The scarcity has forced many car owners to park their vehicles at
home, adding to the number of stranded commuters at major bus stops as
few commercial vehicles on the road hiked their fares to remain afloat.
Surprisingly, the effect of the four-week-old scarcity has also trickled
down to how the city is lit at night and reduced noise pollution in
most neighbourhoods as only a few generating sets now run at night.
Most areas in Lagos remained in darkness at night as many can no
longer get fuel to power their sets or can no longer afford at the
current prices which have been increased by about 300 per cent.
The major oil marketers had on Wednesday last week warned that the
current scarcity may persist beyond May 29 if the federal government
fails to pay their outstanding claims on subsidy. The government is yet
to take any decisive decision on the development and it is not clear how
the incoming government would handle the delicate situation either.

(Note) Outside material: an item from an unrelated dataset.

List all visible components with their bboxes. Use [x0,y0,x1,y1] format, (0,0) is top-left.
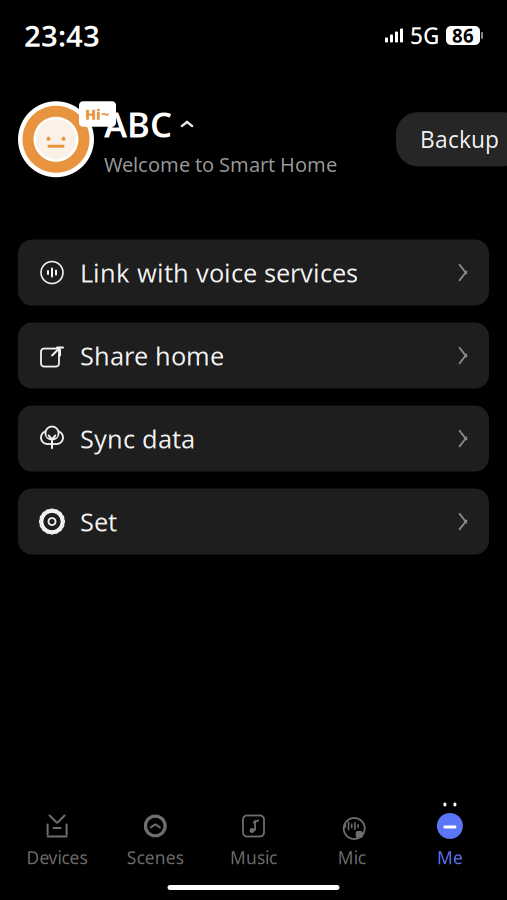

The Executive Secretary of Major Oil Marketers Association of Nigeria
(MOMAN), Mr. Obafemi Olawore, had disclosed at a media briefing last
week that the outstanding payment on subsidy and interest remained
unpaid by government and had led to its members’ inability to import
petroleum products in the last few days, warning that the scarcity might
persist beyond the handover date (May 29).
“Because of the huge outstanding that we have; because we have not
been able to pay back the loan we have taken, because our suppliers are
not too confident, we are unable to bring fresh import,” he explained.
Olawore said unless the over N200 billion that the government owes both MOMAN and DAPPMA was paid, the scarcity might remain.
Executive Secretary of Depot and Petroleum Products Marketing
Association (DAPPMA), Mr. Olufemi Adewole, also said the federal
government owes its members over N200 billion.
As it stands, the scarcity is likely to bite harder in the coming days as the available products are used up.